Bublanski finished by saying that if his demands were not met he would leave the investigative team, which he did not intend to do quietly. Ekstrom had replied that Bublanski should do what he thought was best. Salander obtained even more surprising information from Armansky's hard drive. A brief exchange of emails with Milton's payroll office established that Niklas Hedstrom had left the company, effective immediately. He would get vacation pay and three months' severance. An email to the manager on duty stated that if Hedstrom came back to the building he could be escorted to his desk to remove personal effects and then escorted from the premises. An email to the technical department advised them that Hedstrom's card key was to be devalidated.


But most interesting was an exchange between Armansky and Milton Security's lawyer, Frank Alenius. Armansky asked how Salander could best be represented in the event that she was taken into custody. Alenius replied that there was no reason for Milton to become concerned with a former employee who had committed murder - it would not reflect well upon Milton Security were the company to be so involved. Armansky replied brusquely that Salander's involvement in any murder was still an open question, and that his concern was to provide support for a former employee whom he considered innocent.
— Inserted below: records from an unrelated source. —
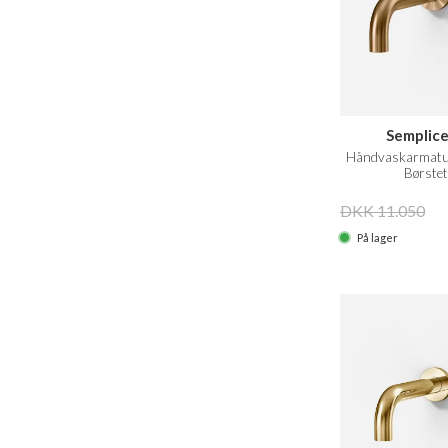
Semplic
Håndvaskarmatur
Børstet
DKK 11.050
På lager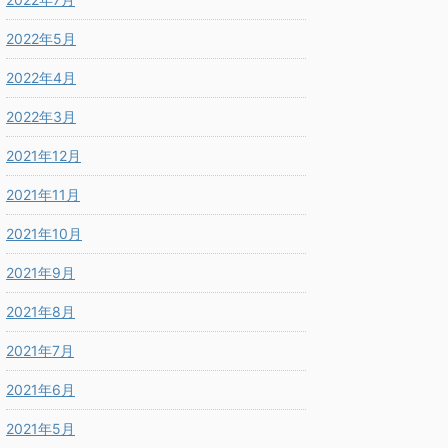
2022年5月
2022年4月
2022年3月
2021年12月
2021年11月
2021年10月
2021年9月
2021年8月
2021年7月
2021年6月
2021年5月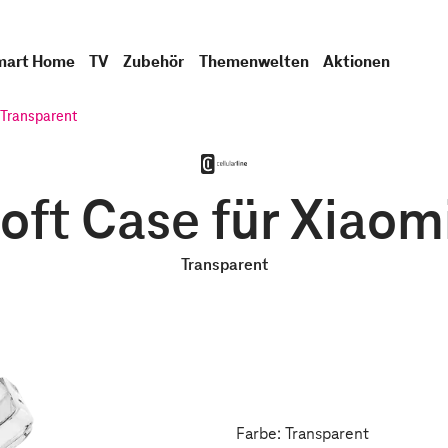
mart Home
TV
Zubehör
Themenwelten
Aktionen
 Transparent
Soft Case für Xiao
Transparent
Farbe: Transparent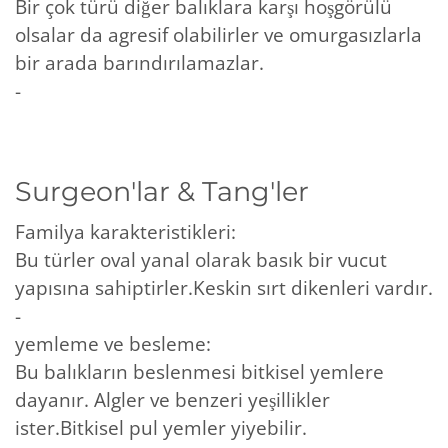
Bir çok türü diğer balıklara karşı hoşgörülü
olsalar da agresif olabilirler ve omurgasızlarla
bir arada barındırılamazlar.
-
Surgeon'lar & Tang'ler
Familya karakteristikleri:
Bu türler oval yanal olarak basık bir vucut
yapısına sahiptirler.Keskin sırt dikenleri vardır.
-
yemleme ve besleme:
Bu balıkların beslenmesi bitkisel yemlere
dayanır. Algler ve benzeri yeşillikler
ister.Bitkisel pul yemler yiyebilir.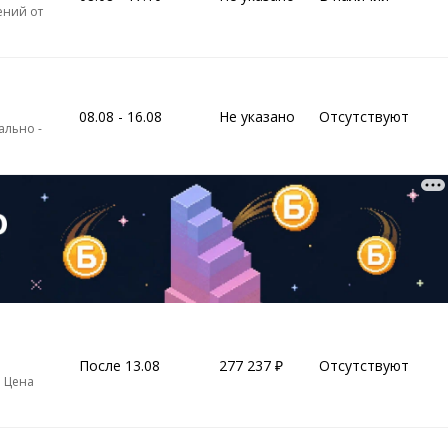
ений от
08.08 - 16.08
Не указано
Отсутствуют
ально -
После 13.08
277 237
Отсутствуют
. Цена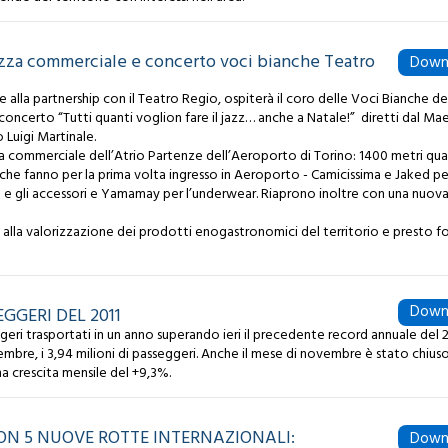
ERGIA
Certificato ISO 50001
Sistema Gestione Energia
azza commerciale e concerto voci bianche Teatro
Down
Airport Carbon
Accreditation
e alla partnership con il Teatro Regio, ospiterà il coro delle Voci Bianche d
concerto “Tutti quanti voglion fare il jazz… anche a Natale!” diretti dal Ma
Luigi Martinale.
za commerciale dell’Atrio Partenze dell’Aeroporto di Torino: 1400 metri qua
he fanno per la prima volta ingresso in Aeroporto - Camicissima e Jaked pe
rse e gli accessori e Yamamay per l’underwear. Riaprono inoltre con una nuov
lla valorizzazione dei prodotti enogastronomici del territorio e presto fo
Down
GGERI DEL 2011
geri trasportati in un anno superando ieri il precedente record annuale del 2
cembre, i 3,94 milioni di passeggeri. Anche il mese di novembre è stato chiuso
a crescita mensile del +9,3%.
ON 5 NUOVE ROTTE INTERNAZIONALI:
Down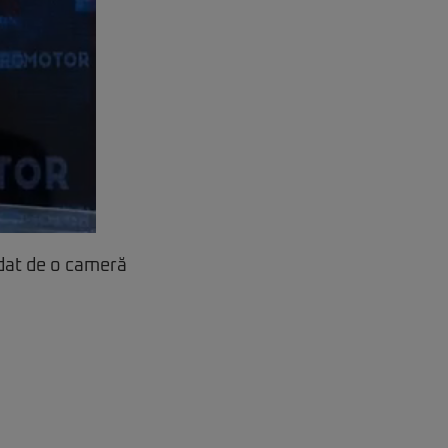
dat de o cameră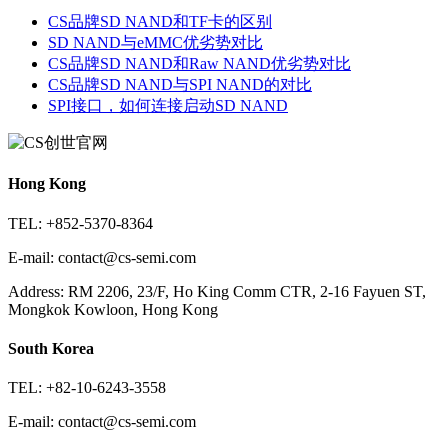
CS品牌SD NAND和TF卡的区别
SD NAND与eMMC优劣势对比
CS品牌SD NAND和Raw NAND优劣势对比
CS品牌SD NAND与SPI NAND的对比
SPI接口，如何连接启动SD NAND
Hong Kong
TEL: +852-5370-8364
E-mail: contact@cs-semi.com
Address: RM 2206, 23/F, Ho King Comm CTR, 2-16 Fayuen ST,
Mongkok Kowloon, Hong Kong
South Korea
TEL: +82-10-6243-3558
E-mail: contact@cs-semi.com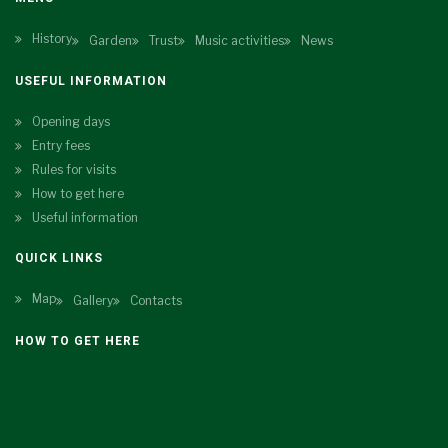
History
Garden
Trust
Music activities
News
USEFUL INFORMATION
Opening days
Entry fees
Rules for visits
How to get here
Useful information
QUICK LINKS
Map
Gallery
Contacts
HOW TO GET HERE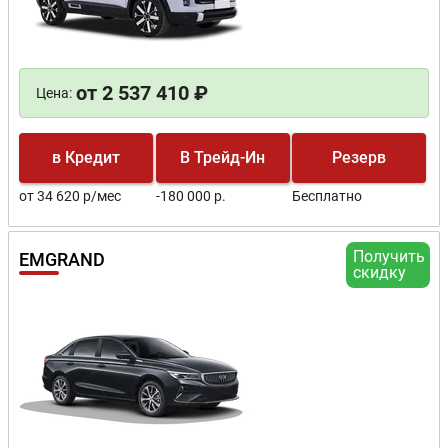
от 2 537 410 ₽
Цена:
в Кредит
В Трейд-Ин
Резерв
от 34 620 р/мес
-180 000 р.
Бесплатно
Получить
EMGRAND
скидку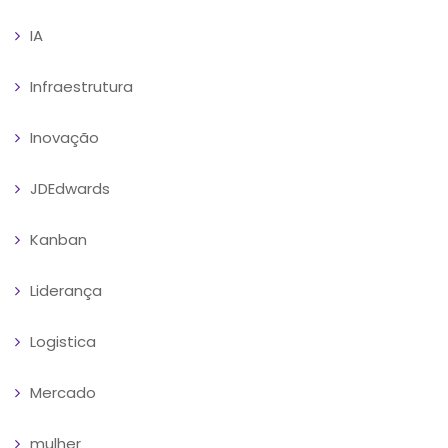
IA
Infraestrutura
Inovação
JDEdwards
Kanban
Liderança
Logistica
Mercado
mulher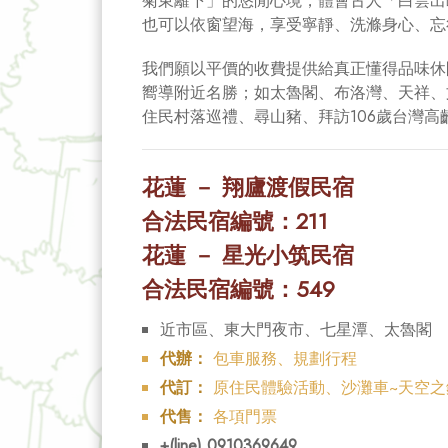
菊東籬下」的悠閒心境，體會古人「白雲出
也可以依窗望海，享受寧靜、洗滌身心、忘
我們願以平價的收費提供給真正懂得品味休
嚮導附近名勝；如太魯閣、布洛灣、天祥、
住民村落巡禮、尋山豬、拜訪106歲台灣高
花蓮 － 翔廬渡假民宿
合法民宿編號：211
花蓮 － 星光小筑民宿
合法民宿編號：549
近市區、東大門夜市、七星潭、太魯閣
代辦：
包車服務、規劃行程
代訂：
原住民體驗活動、沙灘車~天空之
代售：
各項門票
+(line) 0910369649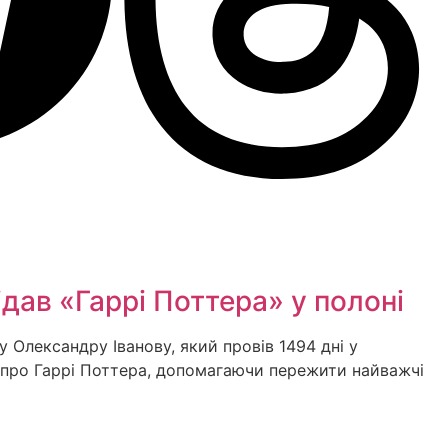
дав «Гаррі Поттера» у полоні
Олександру Іванову, який провів 1494 дні у
к про Гаррі Поттера, допомагаючи пережити найважчі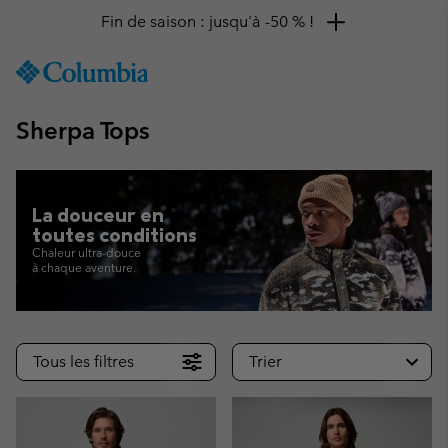
Remise de 10 % à saisir
SKIP
Columbia
TO
Sportswear
CONTENT
Sherpa Tops
SKIP
TO
MAIN
NAV
La douceur en
SKIP
toutes conditions
TO
Chaleur ultra-douce
SEARCH
à chaque aventure.
Tous les filtres
Trier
Blomkvist had not, Salander discovered, been on his computer since early the previous day. So no news.


Bohman laid the folder on the table in Armansky's office. He sat down heavily. Fraklund opened it and began to read. Armansky stood by the window looking out at Gamla Stan.


"This is the last report I can deliver. I've been kicked off the investigation," Bohman said.


"Not your fault," Fraklund said.


"No, not your fault," Armansky said and sat down. He had collected all the material that Bohman had provided over the course of two weeks in a pile on the conference table.


"I talked to Bublanski. You've done a good job, Sonny. He is sorry to lose you, but he had no choice because of Hedstrom."